(MATERIALS PROVIDED)
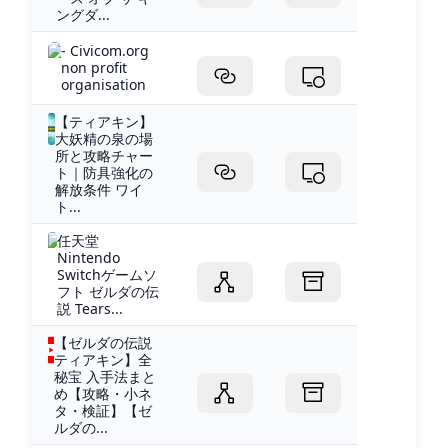
ングダ...
- Civicom.org
non profit
organisation
【ティアキン】
大妖精の泉の場
所と攻略チャー
ト｜防具強化の
解放条件 ワイ
ト...
任天堂
Nintendo
Switchゲームソ
フト ゼルダの伝
説 Tears...
【ゼルダの伝説
ティアキン】全
秘宝 入手法まと
め【攻略・小ネ
タ・検証】【ゼ
ルダの...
(End MATERIALS PROVIDED)
> EXERCISE
Nothing but the lines from the one with "- Civicom.org" through the final line of the data belongs in the answer, and they must match exactly.

> SOLUTION
- Civicom.org
non profit
organisation
【ティアキン】
大妖精の泉の場
所と攻略チャー
ト｜防具強化の
解放条件 ワイ
ト...
任天堂
Nintendo
Switchゲームソ
フト ゼルダの伝
説 Tears...
【ゼルダの伝説
ティアキン】全
秘宝 入手法まと
め【攻略・小ネ
タ・検証】【ゼ
ルダの...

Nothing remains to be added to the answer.